No es este el lugar para profundizar el análisis. Pero en cualquier caso, si se considerara que la Convención sobre los Derechos del Niño es una de las normas que se verían afectadas con la modificación del límite mínimo de edad para votar, no podría soslayarse que la legislatura contaría con dos caminos escarpados. Uno, desmedido y virtualmente impracticable, sería denunciar la Convención (esto es, excluirla del ordenamiento jurídico nacional). Ello exigiría la aprobación de las dos terceras partes de los miembros de cada Cámara del Congreso. El otro, argumentar que la segunda parte del artículo 1 de la Convención establece una excepción al afirmar que la regla de los dieciocho años cede si el individuo «… en virtud de la ley que le sea aplicable, haya alcanzado antes la mayoría de edad». En ese supuesto, debería modificarse el Código Civil, esta vez solo con más de la mitad de los votos de cada Cámara, para que la mayoría de edad se alcanzara a los dieciséis años a todos los efectos jurídicos. Ahora bien, eso aparejaría consecuencias que, tal vez, los propulsores del proyecto y sus simpatizantes no estarían dispuestos a asumir.
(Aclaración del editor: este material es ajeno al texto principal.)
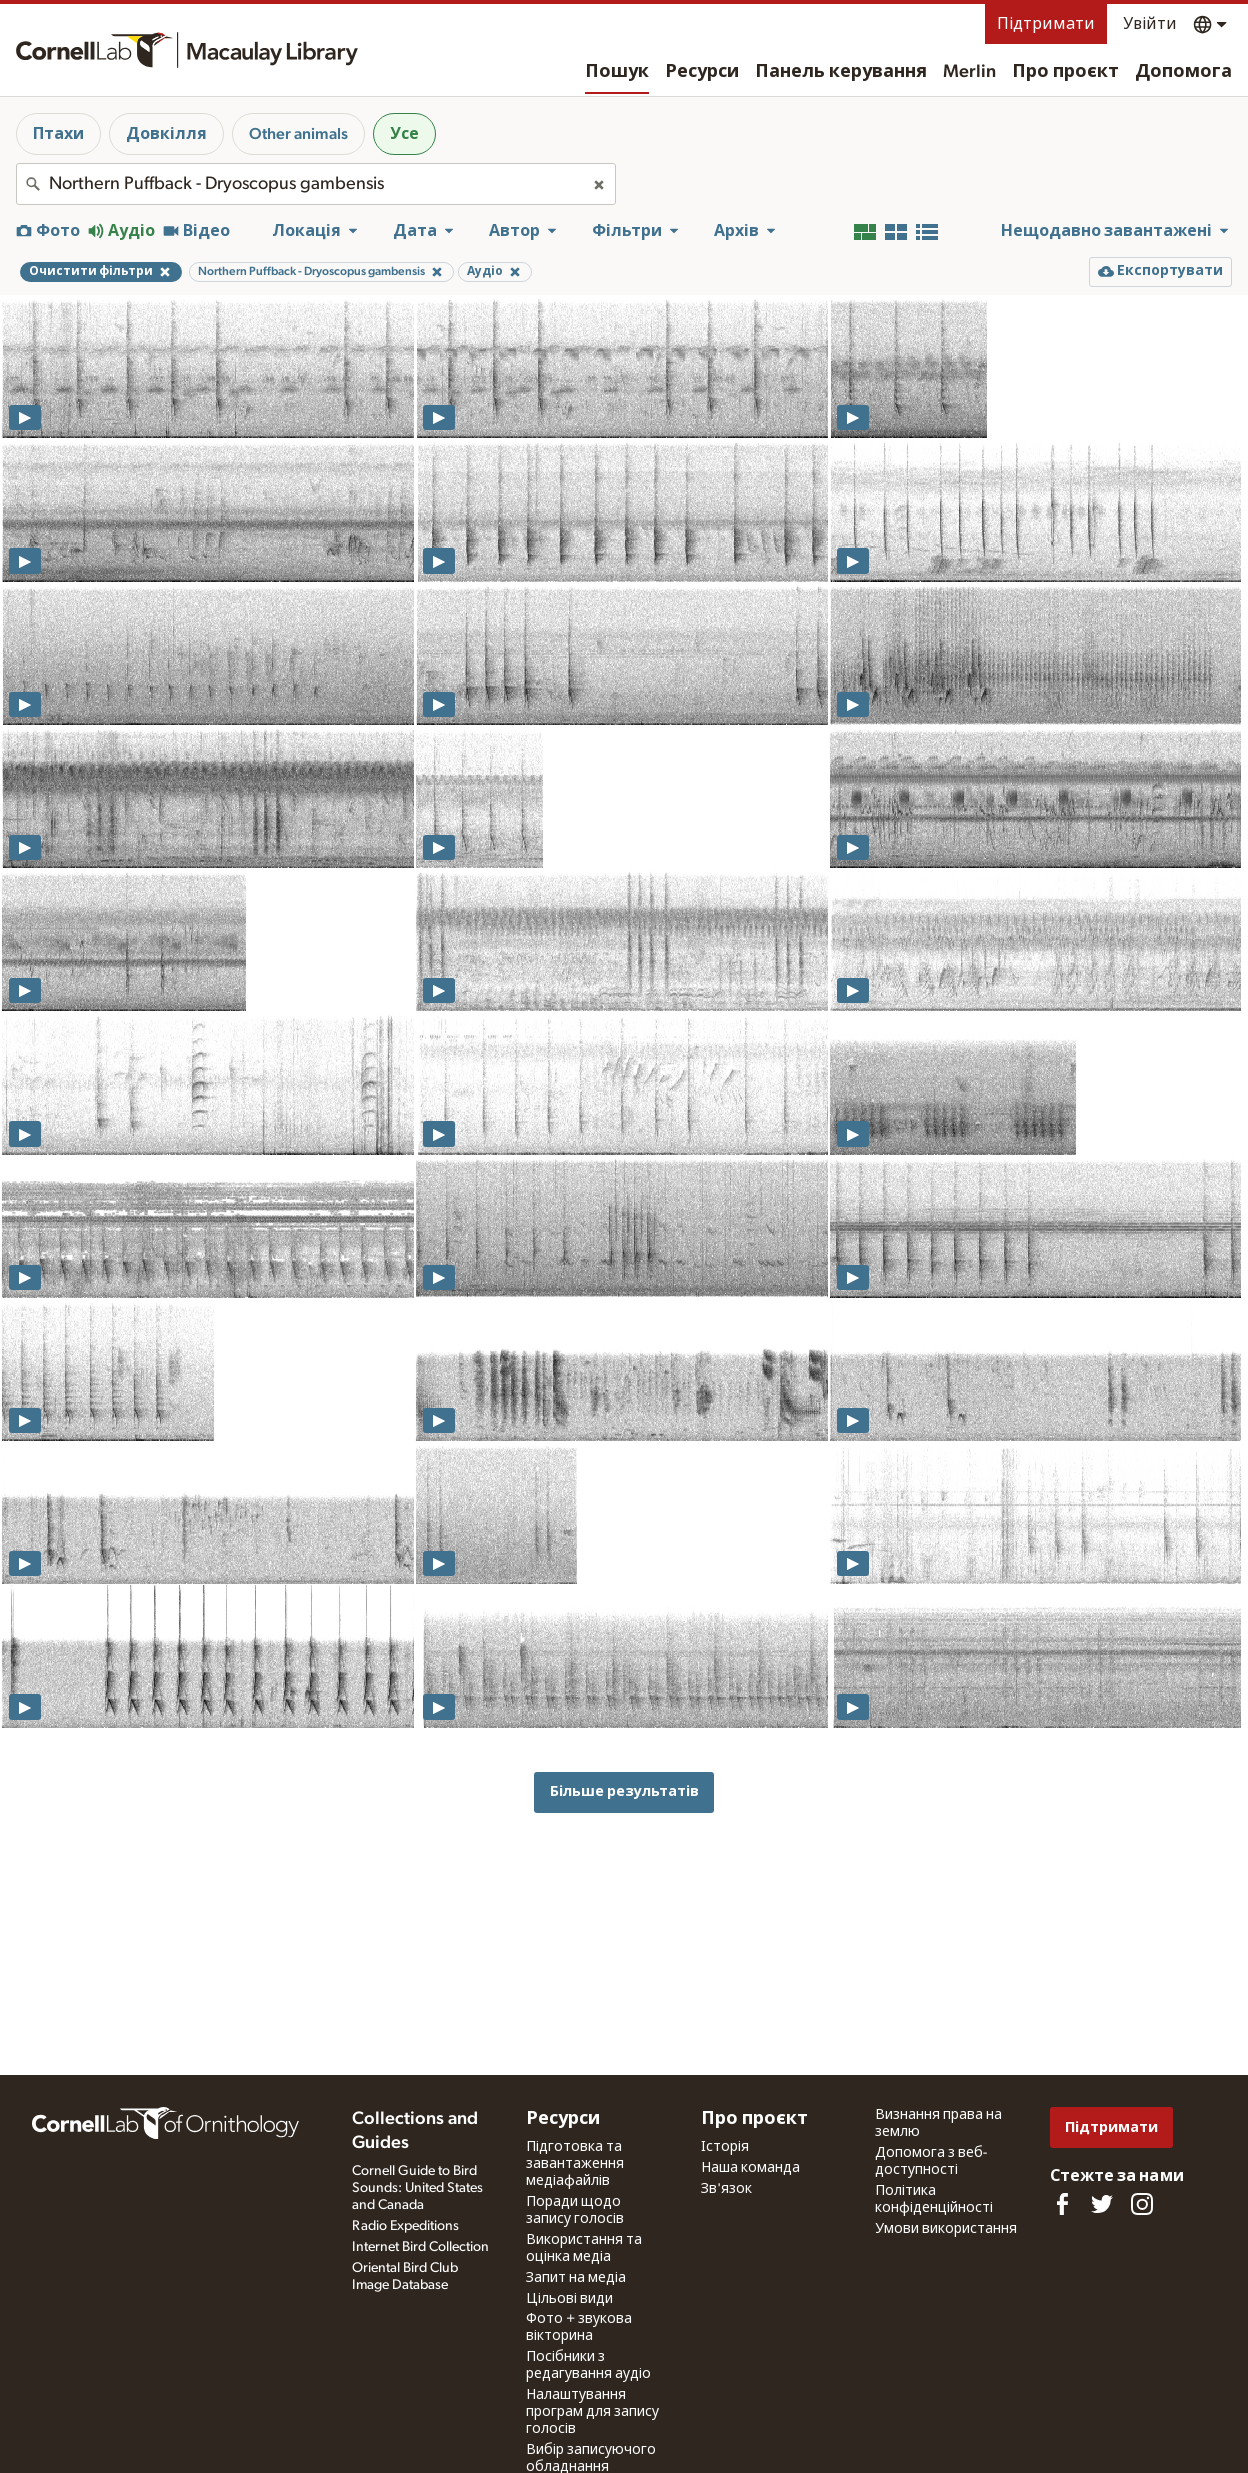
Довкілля (166, 134)
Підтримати (1046, 24)
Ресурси (702, 72)
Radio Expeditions (405, 2226)
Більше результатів (624, 1791)
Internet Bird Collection (420, 2247)
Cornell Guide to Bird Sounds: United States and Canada (417, 2188)
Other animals (298, 134)
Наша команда (750, 2168)
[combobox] (316, 184)
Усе (404, 134)
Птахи (58, 134)
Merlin (969, 72)
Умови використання (946, 2229)
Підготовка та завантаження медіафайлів (575, 2164)
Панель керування (841, 72)
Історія (725, 2147)
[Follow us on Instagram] (1142, 2204)
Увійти (1150, 24)
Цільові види (569, 2299)
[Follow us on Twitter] (1102, 2204)
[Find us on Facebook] (1062, 2204)
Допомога (1183, 72)
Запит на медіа (576, 2278)
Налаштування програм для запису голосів (592, 2412)
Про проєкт (1065, 72)
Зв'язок (726, 2189)
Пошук (617, 72)
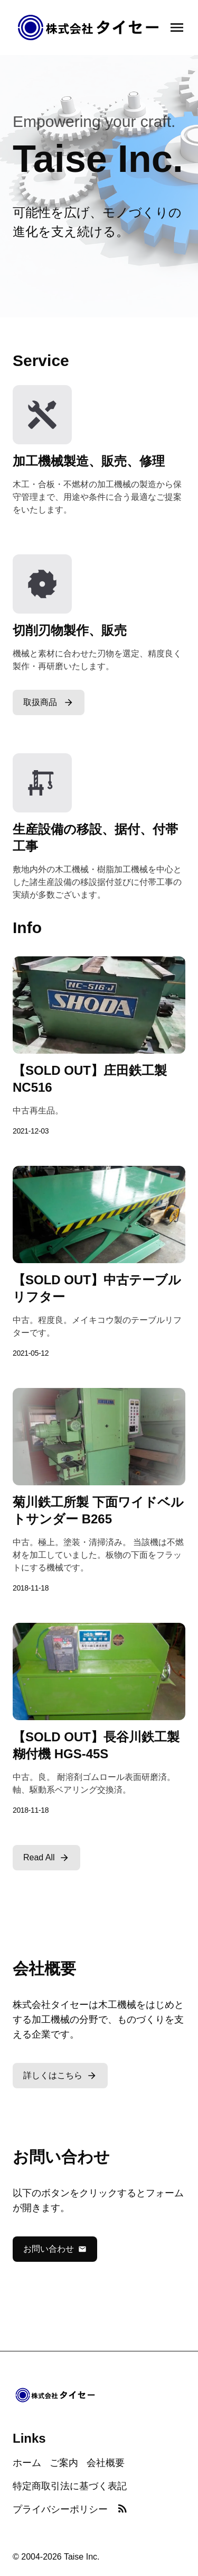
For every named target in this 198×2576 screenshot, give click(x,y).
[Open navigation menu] (176, 27)
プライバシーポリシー (60, 2509)
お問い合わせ (55, 2249)
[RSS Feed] (122, 2509)
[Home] (89, 27)
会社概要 (106, 2463)
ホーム (27, 2463)
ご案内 (64, 2463)
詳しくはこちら (60, 2075)
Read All (46, 1857)
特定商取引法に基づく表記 (70, 2486)
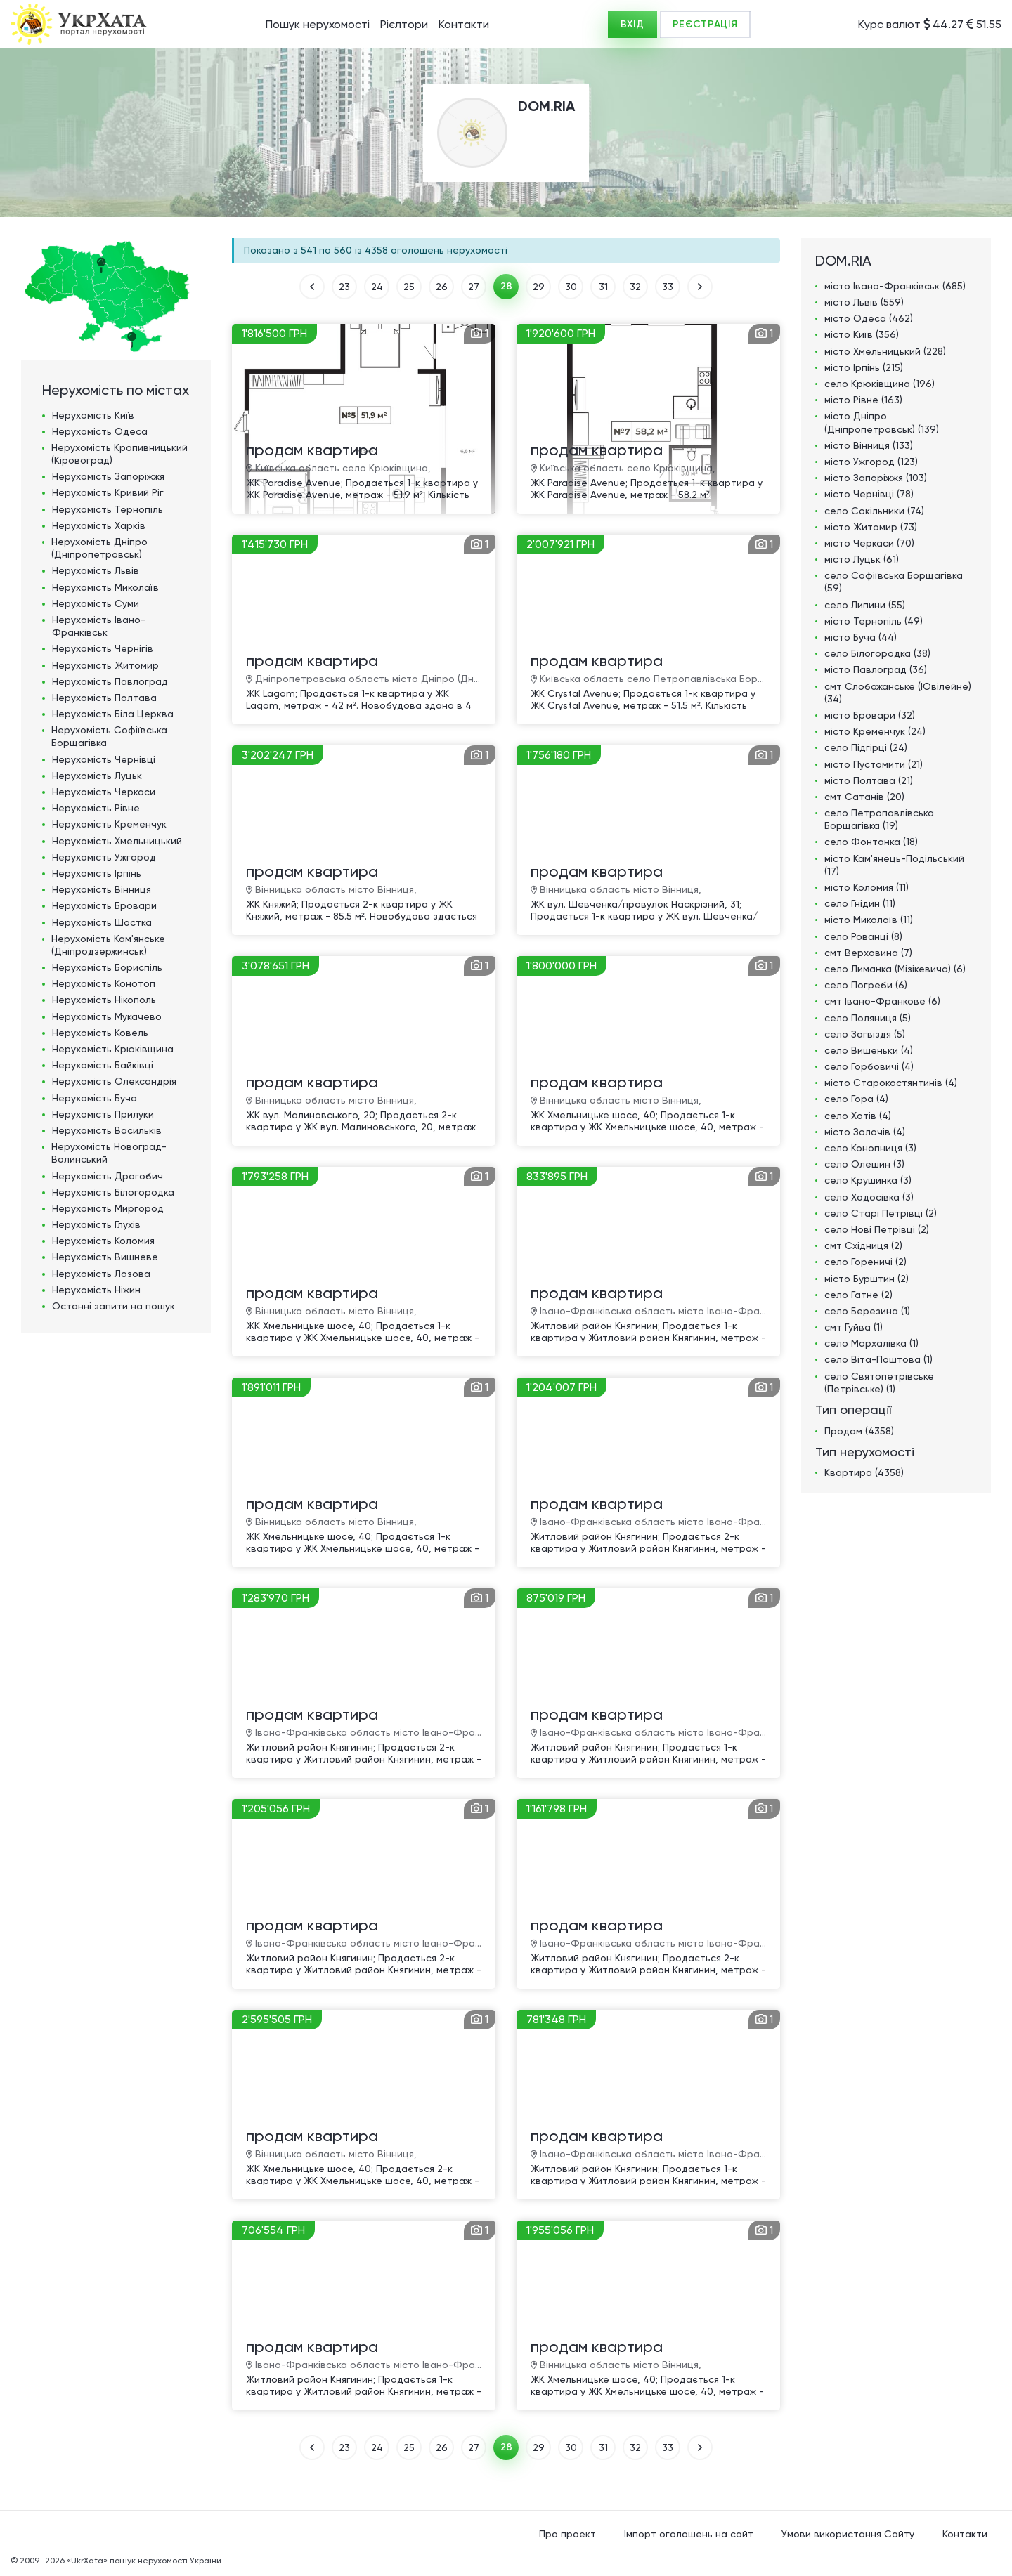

En definitiva, la discusión sobre si deberían modificarse las disposiciones mencionadas, y otras, para que extender el derecho (aunque tal vez no la obligación) de votar a quienes hubiera cumplido dieciséis años puede ser interesante. Si los legisladores, hoy por hoy elegidos por mayores de dieciocho años, consideraran que los argentinos tienen suficiente madurez a los dieciséis para adquirir la capacidad de voto (junto con todas las demás, o no), podrán esgrimir sus razones para demostrar que se trata de algo más que un aprovechamiento por parte del oficialismo de ciertas circunstancias que considera favorables. Pero deberían tomarse en cuenta las consecuencias que este cambio podría aparejar, que excederían en mucho al resultado de una contienda electoral.